[YOUR TASK]:
Copy out every record below with complete accuracy.

[DATA FOR THIS EXERCISE]:

>>>>

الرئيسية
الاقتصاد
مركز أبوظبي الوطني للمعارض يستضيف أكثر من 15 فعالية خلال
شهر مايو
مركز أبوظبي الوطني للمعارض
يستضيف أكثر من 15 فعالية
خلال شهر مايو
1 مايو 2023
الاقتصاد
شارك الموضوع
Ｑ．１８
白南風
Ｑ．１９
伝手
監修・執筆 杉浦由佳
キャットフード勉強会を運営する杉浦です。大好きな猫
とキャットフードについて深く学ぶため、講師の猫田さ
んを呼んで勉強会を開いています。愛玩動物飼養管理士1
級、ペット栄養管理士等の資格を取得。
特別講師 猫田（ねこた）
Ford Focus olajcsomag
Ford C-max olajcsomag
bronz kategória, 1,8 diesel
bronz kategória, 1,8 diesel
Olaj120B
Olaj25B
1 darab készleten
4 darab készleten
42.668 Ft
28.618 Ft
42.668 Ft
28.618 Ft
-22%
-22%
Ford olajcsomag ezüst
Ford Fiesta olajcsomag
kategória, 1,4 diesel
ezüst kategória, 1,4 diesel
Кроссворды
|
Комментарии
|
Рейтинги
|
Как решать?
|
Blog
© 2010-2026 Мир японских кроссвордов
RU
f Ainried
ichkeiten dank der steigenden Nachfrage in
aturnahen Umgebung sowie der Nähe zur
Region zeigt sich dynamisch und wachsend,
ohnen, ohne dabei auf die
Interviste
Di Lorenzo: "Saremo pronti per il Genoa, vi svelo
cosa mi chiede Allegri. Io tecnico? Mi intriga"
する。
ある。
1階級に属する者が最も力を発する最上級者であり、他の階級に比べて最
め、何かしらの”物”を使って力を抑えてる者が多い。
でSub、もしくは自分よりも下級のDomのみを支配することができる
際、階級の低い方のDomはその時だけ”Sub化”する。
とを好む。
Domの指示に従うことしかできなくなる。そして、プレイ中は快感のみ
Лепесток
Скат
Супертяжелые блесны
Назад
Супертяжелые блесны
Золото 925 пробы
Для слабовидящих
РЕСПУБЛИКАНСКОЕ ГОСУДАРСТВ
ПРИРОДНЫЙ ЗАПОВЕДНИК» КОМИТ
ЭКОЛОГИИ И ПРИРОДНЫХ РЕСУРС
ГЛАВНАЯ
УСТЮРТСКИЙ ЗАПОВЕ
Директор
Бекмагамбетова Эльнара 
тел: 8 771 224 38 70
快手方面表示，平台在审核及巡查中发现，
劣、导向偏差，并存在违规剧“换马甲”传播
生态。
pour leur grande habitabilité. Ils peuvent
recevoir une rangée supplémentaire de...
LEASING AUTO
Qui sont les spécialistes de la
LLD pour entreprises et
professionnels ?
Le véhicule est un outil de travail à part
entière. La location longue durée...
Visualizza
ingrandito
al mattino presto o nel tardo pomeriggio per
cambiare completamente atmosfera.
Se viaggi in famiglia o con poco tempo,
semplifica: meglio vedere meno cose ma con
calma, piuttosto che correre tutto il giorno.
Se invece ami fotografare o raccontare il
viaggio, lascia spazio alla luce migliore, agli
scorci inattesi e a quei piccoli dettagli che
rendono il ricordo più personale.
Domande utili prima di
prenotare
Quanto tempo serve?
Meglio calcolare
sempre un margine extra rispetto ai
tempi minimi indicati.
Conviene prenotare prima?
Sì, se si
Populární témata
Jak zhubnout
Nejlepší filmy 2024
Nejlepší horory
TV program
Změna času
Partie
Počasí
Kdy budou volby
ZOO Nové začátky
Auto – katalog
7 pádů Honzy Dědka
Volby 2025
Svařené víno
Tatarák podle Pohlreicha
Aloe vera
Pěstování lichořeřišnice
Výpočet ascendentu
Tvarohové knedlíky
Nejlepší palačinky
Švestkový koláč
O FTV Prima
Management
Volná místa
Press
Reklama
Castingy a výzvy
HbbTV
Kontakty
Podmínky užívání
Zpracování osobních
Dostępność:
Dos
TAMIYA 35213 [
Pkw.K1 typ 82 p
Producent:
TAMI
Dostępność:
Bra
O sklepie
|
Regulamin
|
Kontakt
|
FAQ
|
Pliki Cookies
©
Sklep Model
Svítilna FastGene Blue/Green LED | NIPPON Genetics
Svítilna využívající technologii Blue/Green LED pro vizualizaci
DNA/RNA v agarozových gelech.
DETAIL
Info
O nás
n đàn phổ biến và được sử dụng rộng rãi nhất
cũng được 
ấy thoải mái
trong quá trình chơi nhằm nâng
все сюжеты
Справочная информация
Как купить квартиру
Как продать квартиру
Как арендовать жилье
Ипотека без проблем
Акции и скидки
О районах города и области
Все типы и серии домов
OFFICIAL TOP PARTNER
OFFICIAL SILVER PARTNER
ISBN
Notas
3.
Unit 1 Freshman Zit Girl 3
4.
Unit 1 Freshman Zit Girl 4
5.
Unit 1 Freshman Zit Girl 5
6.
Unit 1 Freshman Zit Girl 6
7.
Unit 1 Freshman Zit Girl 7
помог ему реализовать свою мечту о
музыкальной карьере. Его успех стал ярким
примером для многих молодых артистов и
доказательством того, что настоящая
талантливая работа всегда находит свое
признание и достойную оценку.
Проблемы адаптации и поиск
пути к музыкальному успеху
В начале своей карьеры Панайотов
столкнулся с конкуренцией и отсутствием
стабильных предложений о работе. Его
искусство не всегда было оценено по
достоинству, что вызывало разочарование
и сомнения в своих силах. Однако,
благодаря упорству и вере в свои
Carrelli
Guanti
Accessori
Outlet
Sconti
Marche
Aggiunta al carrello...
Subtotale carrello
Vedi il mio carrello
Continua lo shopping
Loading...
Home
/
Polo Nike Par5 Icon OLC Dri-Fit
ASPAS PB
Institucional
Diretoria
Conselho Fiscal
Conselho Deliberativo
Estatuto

<<<<

[FINISHED TASK]:
الرئيسية
الاقتصاد
مركز أبوظبي الوطني للمعارض يستضيف أكثر من 15 فعالية خلال
شهر مايو
مركز أبوظبي الوطني للمعارض
يستضيف أكثر من 15 فعالية
خلال شهر مايو
1 مايو 2023
الاقتصاد
شارك الموضوع
Ｑ．１８
白南風
Ｑ．１９
伝手
監修・執筆 杉浦由佳
キャットフード勉強会を運営する杉浦です。大好きな猫
とキャットフードについて深く学ぶため、講師の猫田さ
んを呼んで勉強会を開いています。愛玩動物飼養管理士1
級、ペット栄養管理士等の資格を取得。
特別講師 猫田（ねこた）
Ford Focus olajcsomag
Ford C-max olajcsomag
bronz kategória, 1,8 diesel
bronz kategória, 1,8 diesel
Olaj120B
Olaj25B
1 darab készleten
4 darab készleten
42.668 Ft
28.618 Ft
42.668 Ft
28.618 Ft
-22%
-22%
Ford olajcsomag ezüst
Ford Fiesta olajcsomag
kategória, 1,4 diesel
ezüst kategória, 1,4 diesel
Кроссворды
|
Комментарии
|
Рейтинги
|
Как решать?
|
Blog
© 2010-2026 Мир японских кроссвордов
RU
f Ainried
ichkeiten dank der steigenden Nachfrage in
aturnahen Umgebung sowie der Nähe zur
Region zeigt sich dynamisch und wachsend,
ohnen, ohne dabei auf die
Interviste
Di Lorenzo: "Saremo pronti per il Genoa, vi svelo
cosa mi chiede Allegri. Io tecnico? Mi intriga"
する。
ある。
1階級に属する者が最も力を発する最上級者であり、他の階級に比べて最
め、何かしらの”物”を使って力を抑えてる者が多い。
でSub、もしくは自分よりも下級のDomのみを支配することができる
際、階級の低い方のDomはその時だけ”Sub化”する。
とを好む。
Domの指示に従うことしかできなくなる。そして、プレイ中は快感のみ
Лепесток
Скат
Супертяжелые блесны
Назад
Супертяжелые блесны
Золото 925 пробы
Для слабовидящих
РЕСПУБЛИКАНСКОЕ ГОСУДАРСТВ
ПРИРОДНЫЙ ЗАПОВЕДНИК» КОМИТ
ЭКОЛОГИИ И ПРИРОДНЫХ РЕСУРС
ГЛАВНАЯ
УСТЮРТСКИЙ ЗАПОВЕ
Директор
Бекмагамбетова Эльнара 
тел: 8 771 224 38 70
快手方面表示，平台在审核及巡查中发现，
劣、导向偏差，并存在违规剧“换马甲”传播
生态。
pour leur grande habitabilité. Ils peuvent
recevoir une rangée supplémentaire de...
LEASING AUTO
Qui sont les spécialistes de la
LLD pour entreprises et
professionnels ?
Le véhicule est un outil de travail à part
entière. La location longue durée...
Visualizza
ingrandito
al mattino presto o nel tardo pomeriggio per
cambiare completamente atmosfera.
Se viaggi in famiglia o con poco tempo,
semplifica: meglio vedere meno cose ma con
calma, piuttosto che correre tutto il giorno.
Se invece ami fotografare o raccontare il
viaggio, lascia spazio alla luce migliore, agli
scorci inattesi e a quei piccoli dettagli che
rendono il ricordo più personale.
Domande utili prima di
prenotare
Quanto tempo serve?
Meglio calcolare
sempre un margine extra rispetto ai
tempi minimi indicati.
Conviene prenotare prima?
Sì, se si
Populární témata
Jak zhubnout
Nejlepší filmy 2024
Nejlepší horory
TV program
Změna času
Partie
Počasí
Kdy budou volby
ZOO Nové začátky
Auto – katalog
7 pádů Honzy Dědka
Volby 2025
Svařené víno
Tatarák podle Pohlreicha
Aloe vera
Pěstování lichořeřišnice
Výpočet ascendentu
Tvarohové knedlíky
Nejlepší palačinky
Švestkový koláč
O FTV Prima
Management
Volná místa
Press
Reklama
Castingy a výzvy
HbbTV
Kontakty
Podmínky užívání
Zpracování osobních
Dostępność:
Dos
TAMIYA 35213 [
Pkw.K1 typ 82 p
Producent:
TAMI
Dostępność:
Bra
O sklepie
|
Regulamin
|
Kontakt
|
FAQ
|
Pliki Cookies
©
Sklep Model
Svítilna FastGene Blue/Green LED | NIPPON Genetics
Svítilna využívající technologii Blue/Green LED pro vizualizaci
DNA/RNA v agarozových gelech.
DETAIL
Info
O nás
n đàn phổ biến và được sử dụng rộng rãi nhất
cũng được 
ấy thoải mái
trong quá trình chơi nhằm nâng
все сюжеты
Справочная информация
Как купить квартиру
Как продать квартиру
Как арендовать жилье
Ипотека без проблем
Акции и скидки
О районах города и области
Все типы и серии домов
OFFICIAL TOP PARTNER
OFFICIAL SILVER PARTNER
ISBN
Notas
3.
Unit 1 Freshman Zit Girl 3
4.
Unit 1 Freshman Zit Girl 4
5.
Unit 1 Freshman Zit Girl 5
6.
Unit 1 Freshman Zit Girl 6
7.
Unit 1 Freshman Zit Girl 7
помог ему реализовать свою мечту о
музыкальной карьере. Его успех стал ярким
примером для многих молодых артистов и
доказательством того, что настоящая
талантливая работа всегда находит свое
признание и достойную оценку.
Проблемы адаптации и поиск
пути к музыкальному успеху
В начале своей карьеры Панайотов
столкнулся с конкуренцией и отсутствием
стабильных предложений о работе. Его
искусство не всегда было оценено по
достоинству, что вызывало разочарование
и сомнения в своих силах. Однако,
благодаря упорству и вере в свои
Carrelli
Guanti
Accessori
Outlet
Sconti
Marche
Aggiunta al carrello...
Subtotale carrello
Vedi il mio carrello
Continua lo shopping
Loading...
Home
/
Polo Nike Par5 Icon OLC Dri-Fit
ASPAS PB
Institucional
Diretoria
Conselho Fiscal
Conselho Deliberativo
Estatuto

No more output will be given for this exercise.